Lorsque l’on avance en âge, l’usage de la voiture est un moyen pour continuer à être autonome. Néanmoins, les capacités physiques et cognitives déclinent (baisse de la vue, de l’audition, raideurs articulaires, temps de réaction plus long…). Il peut ainsi devenir difficile voire impossible de conduire, phénomène aggravé par la prise de certains médicaments.

Selon une étude américaine publiée dans la revue « The Journal of Gerontology: Social Science », le fait d’arrêter de conduire contribuerait à accroître l’isolement social des seniors. Une modification des habitudes ou le choix d’un véhicule adapté permettent de ne pas interrompre la conduite automobile prématurément, en attendant l’émergence des voitures autonomes…

La mobilité silver

Aujourd’hui, différents dispositifs permettent de favoriser la mobilité des seniors. Certains tiennent de l’aménagement urbain, en réintroduisant plus de bancs dans les villes par exemple. D’autres s’appuient sur des équipements (rolator, scooters et vélos électriques…), sur des services d’aide à la mobilité (taxi spécialisé individuel ou collectif, chauffeur privé, co-voyage solidaire…) ou encore sur des nouvelles technologies, comme les voitures autonomes ou la géolocalisation.

Les entreprises de transports en commun proposent également des services gratuits d’accueil et d’accompagnement en gare ou dans les aéroports pour les plus âgés, tout en travaillant quotidiennement à leur meilleure accessibilité.

Répondre à la problématique du dernier kilomètre

Malgré les prototypes d’exosquelettes promettant, pour demain, de pallier une déficience physique, une problématique reste encore pour de nombreuses années sans réponse, celle du dernier kilomètre : c’est-à-dire la distance entre le point d’accès aux transports et le domicile.

Que se passe-t-il entre le domicile et l’arrêt de bus, ou la gare, ou le centre-ville, ou même le RDC de l’immeuble ?

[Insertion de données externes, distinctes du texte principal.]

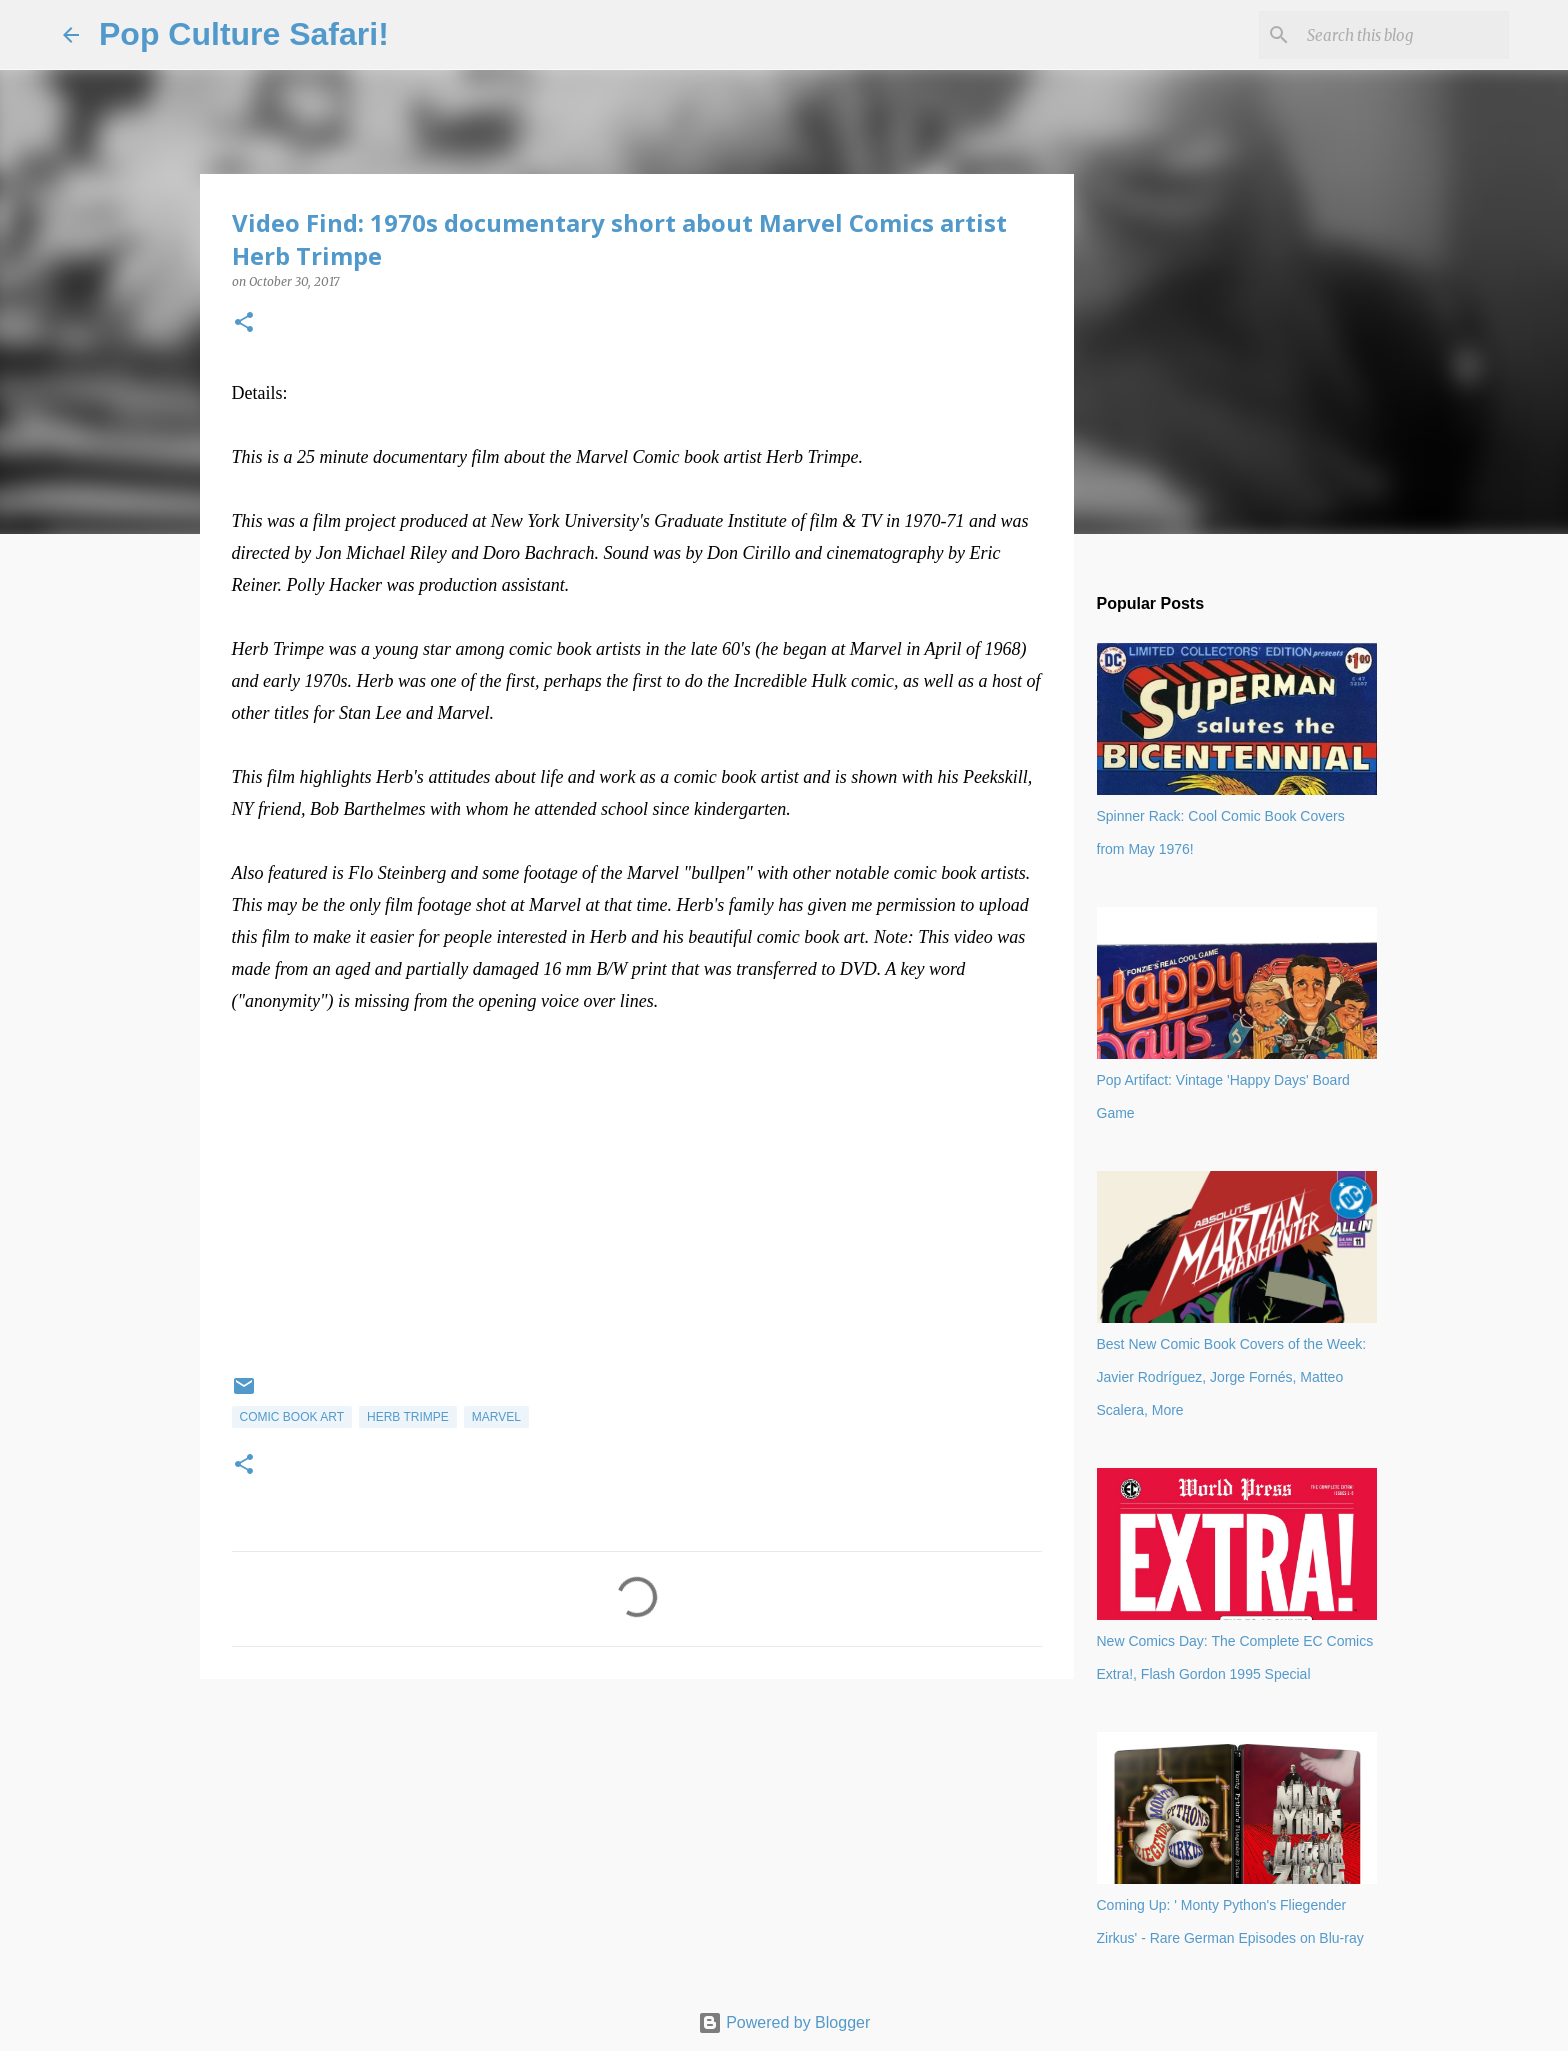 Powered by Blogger (784, 2022)
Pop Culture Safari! (244, 34)
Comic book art (292, 1417)
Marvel (496, 1417)
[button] (244, 323)
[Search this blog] (1404, 35)
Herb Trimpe (408, 1417)
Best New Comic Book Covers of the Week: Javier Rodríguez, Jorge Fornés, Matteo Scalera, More (1232, 1377) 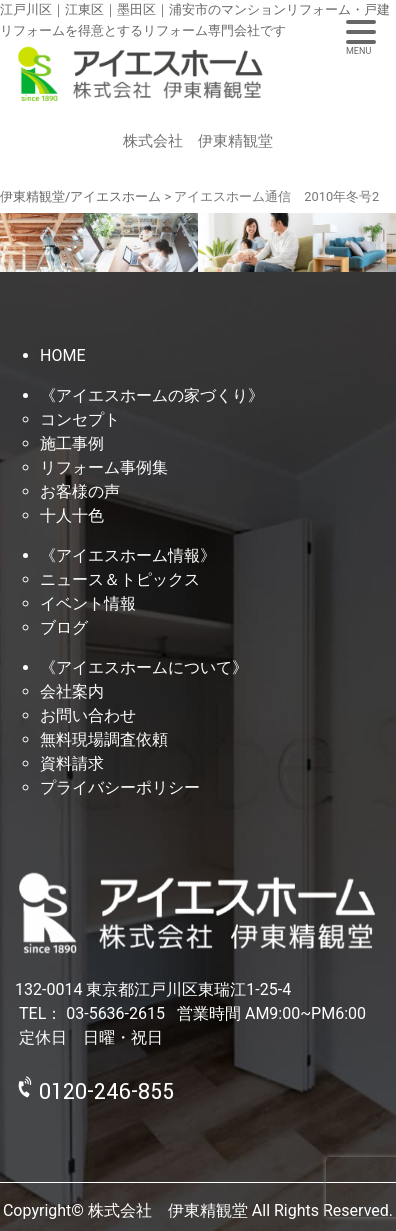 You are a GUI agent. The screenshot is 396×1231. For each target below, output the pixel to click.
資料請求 (72, 763)
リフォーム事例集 (104, 467)
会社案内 (72, 691)
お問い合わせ (88, 715)
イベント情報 (88, 603)
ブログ (64, 627)
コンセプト (80, 419)
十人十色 (72, 515)
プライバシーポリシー (120, 787)
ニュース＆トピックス (120, 579)
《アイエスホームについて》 (144, 667)
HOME (62, 355)
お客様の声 (80, 491)
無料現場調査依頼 (104, 739)
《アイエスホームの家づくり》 (152, 395)
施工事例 (72, 443)
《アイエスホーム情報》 (128, 555) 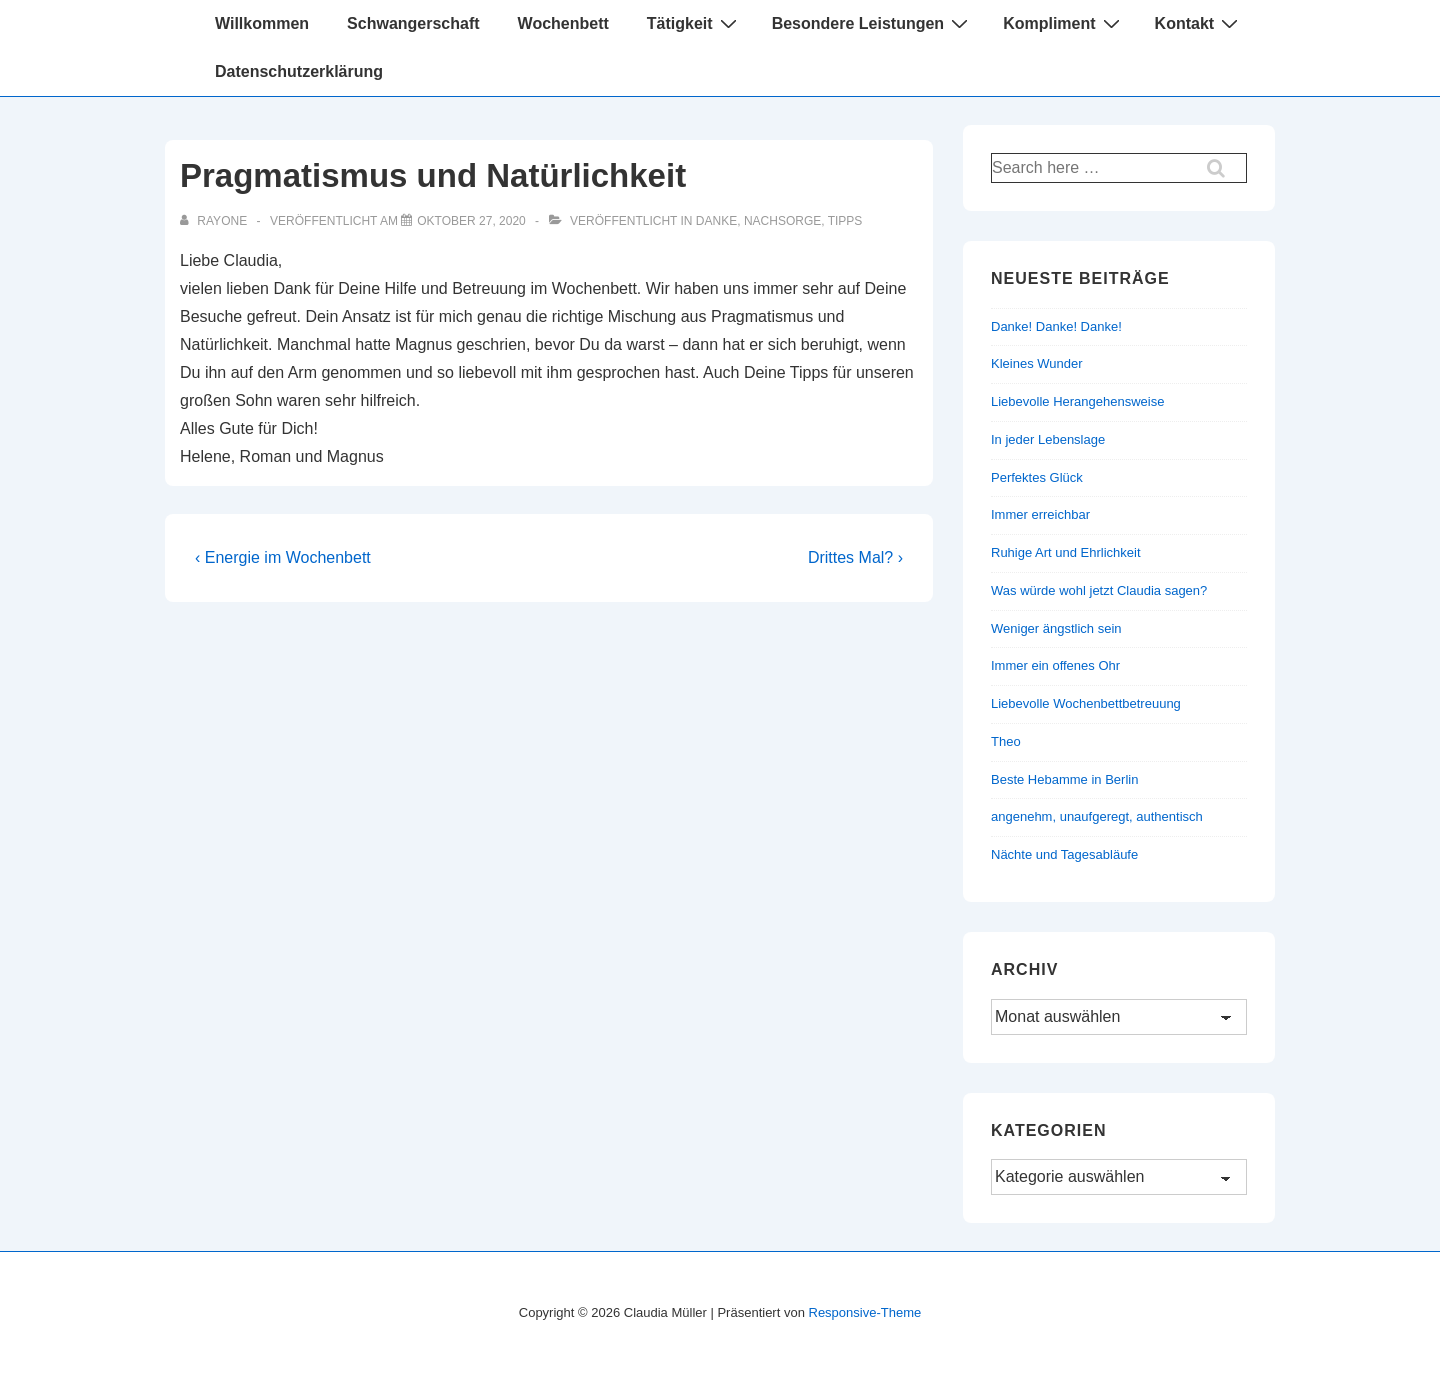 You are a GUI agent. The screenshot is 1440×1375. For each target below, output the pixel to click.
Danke (716, 221)
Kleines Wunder (1037, 363)
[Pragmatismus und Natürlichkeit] (471, 221)
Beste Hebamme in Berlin (1064, 779)
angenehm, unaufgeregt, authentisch (1097, 816)
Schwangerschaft (413, 23)
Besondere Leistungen (872, 23)
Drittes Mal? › (855, 557)
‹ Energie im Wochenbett (283, 557)
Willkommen (262, 23)
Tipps (845, 221)
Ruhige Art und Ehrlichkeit (1066, 552)
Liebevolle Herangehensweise (1077, 401)
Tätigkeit (694, 23)
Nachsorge (782, 221)
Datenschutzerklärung (299, 71)
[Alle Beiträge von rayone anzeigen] (215, 221)
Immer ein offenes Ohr (1055, 665)
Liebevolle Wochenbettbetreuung (1086, 703)
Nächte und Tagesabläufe (1064, 854)
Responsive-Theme (865, 1312)
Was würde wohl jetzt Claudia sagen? (1099, 590)
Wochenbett (563, 23)
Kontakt (1199, 23)
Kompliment (1063, 23)
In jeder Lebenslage (1048, 439)
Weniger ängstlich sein (1056, 628)
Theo (1006, 741)
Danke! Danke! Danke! (1056, 326)
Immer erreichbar (1040, 514)
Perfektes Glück (1037, 477)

La révolution des transports et de la mobilité ne pourra se faire sans une approche globale de l’urbanisme. Il est par exemple nécessaire d’augmenter les taux d’équipement en ascenseur dans les immeubles pour accompagner les besoins grandissants en mobilité des seniors et de l’ensemble des citoyens. La mobilité verticale est désormais au coeur de nos vies urbaines. Elle permet d’exploiter de nouveaux espaces et contribue à limiter l’étalement urbain. Elle joue également un rôle sociétal, en favorisant l’intégration des personnes âgées et en facilitant le quotidien de chacun.

« Senior Citizen Mark »

Au Japon, le Senior Citizen Mark est un autocollant apposé sur les véhicules des automobilistes seniors qui invite les autres conducteurs à adopter une conduite attentive à l’égard de leurs aînés. Une démarche qui serait en France considérée comme trop stigmatisante …

Repères


• Le rayon de vie diminue fortement après 75 ans, passant en moyenne de 17 km parcourus par jour à 8 km.
• Depuis le 1er juin 2018, plus de 200 000 personnes âgées de plus de 65 ans bénéficient de la gratuité intégrale du titre de transport en commun à Paris, sous condition de ressources.
• 65 % des Français considèrent que la capacité à pouvoir se déplacer facilement est indispensable pour la qualité de leur vie quotidienne (Laboratoire de la Mobilité inclusive).
• Les 65 ans et plus représentent 20% des automobilistes en France et 77 % des Français souhaitent un contrôle obligatoire pour les seniors au volant (sondage IFOP).